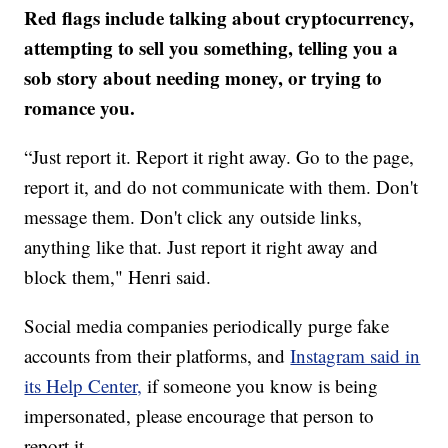
Red flags include talking about cryptocurrency,
attempting to sell you something, telling you a
sob story about needing money, or trying to
romance you.
“Just report it. Report it right away. Go to the page,
report it, and do not communicate with them. Don't
message them. Don't click any outside links,
anything like that. Just report it right away and
block them," Henri said.
Social media companies periodically purge fake
accounts from their platforms, and
Instagram said in
its Help Center,
if someone you know is being
impersonated, please encourage that person to
report it.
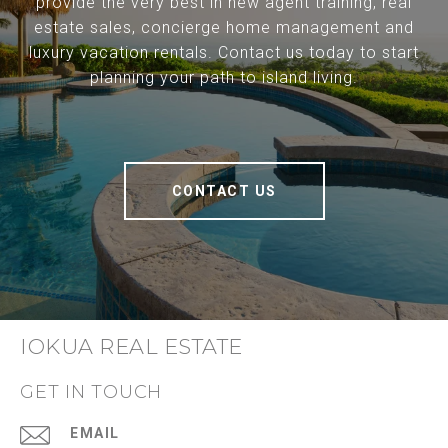
provide the very best in new agent training, real
estate sales, concierge home management and
luxury vacation rentals. Contact us today to start
planning your path to island living.
CONTACT US
IOKUA REAL ESTATE
GET IN TOUCH
EMAIL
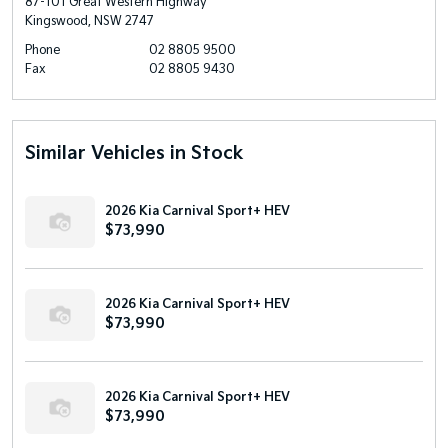
87-101 Great Western Highway
Kingswood, NSW 2747
Phone
02 8805 9500
Fax
02 8805 9430
Similar Vehicles in Stock
2026 Kia Carnival Sport+ HEV
$73,990
2026 Kia Carnival Sport+ HEV
$73,990
2026 Kia Carnival Sport+ HEV
$73,990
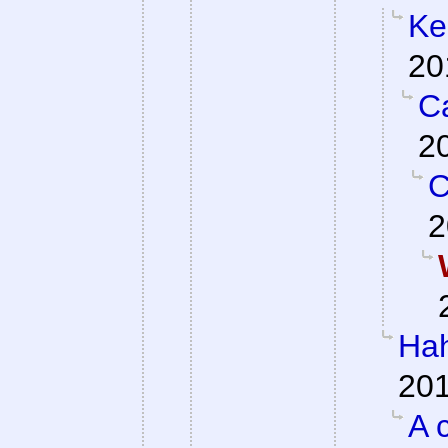
Ke
20
Ca
2
C
2
Hah
201
A 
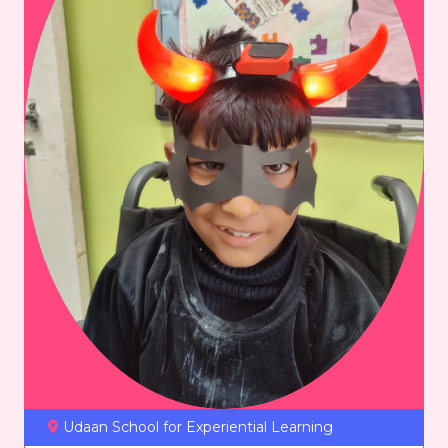
Udaan School for Experiential Learning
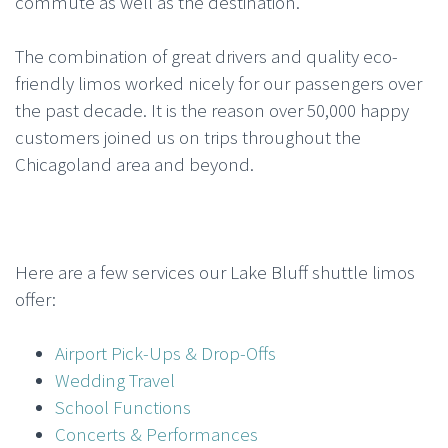
commute as well as the destination.
The combination of great drivers and quality eco-
friendly limos worked nicely for our passengers over
the past decade. It is the reason over 50,000 happy
customers joined us on trips throughout the
Chicagoland area and beyond.
Here are a few services our Lake Bluff shuttle limos
offer:
Airport Pick-Ups & Drop-Offs
Wedding Travel
School Functions
Concerts & Performances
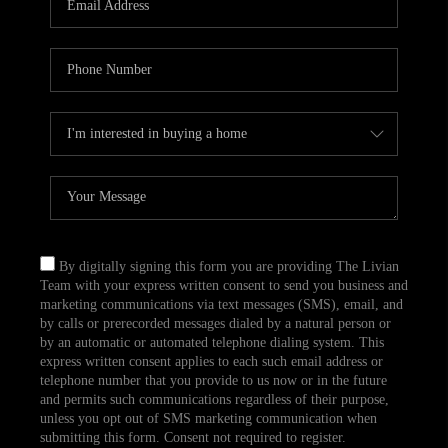
CAREERS
TOP AREAS
ABOUT PLACE
CONNECT
BLOG
By digitally signing this form you are providing The Livian
Team with your express written consent to send you business and
marketing communications via text messages (SMS), email, and
by calls or prerecorded messages dialed by a natural person or
by an automatic or automated telephone dialing system. This
express written consent applies to each such email address or
telephone number that you provide to us now or in the future
and permits such communications regardless of their purpose,
unless you opt out of SMS marketing communication when
submitting this form. Consent not required to register.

__________

▶ Assignment
Only an exact copy is needed: the lines from the opening of the listing through the line with "report it, and", both included, minus the pictures.

▶ Response below
Red flags include talking about cryptocurrency,
attempting to sell you something, telling you a
sob story about needing money, or trying to
romance you.
“Just report it. Report it right away. Go to the page,
report it, and do not communicate with them. Don't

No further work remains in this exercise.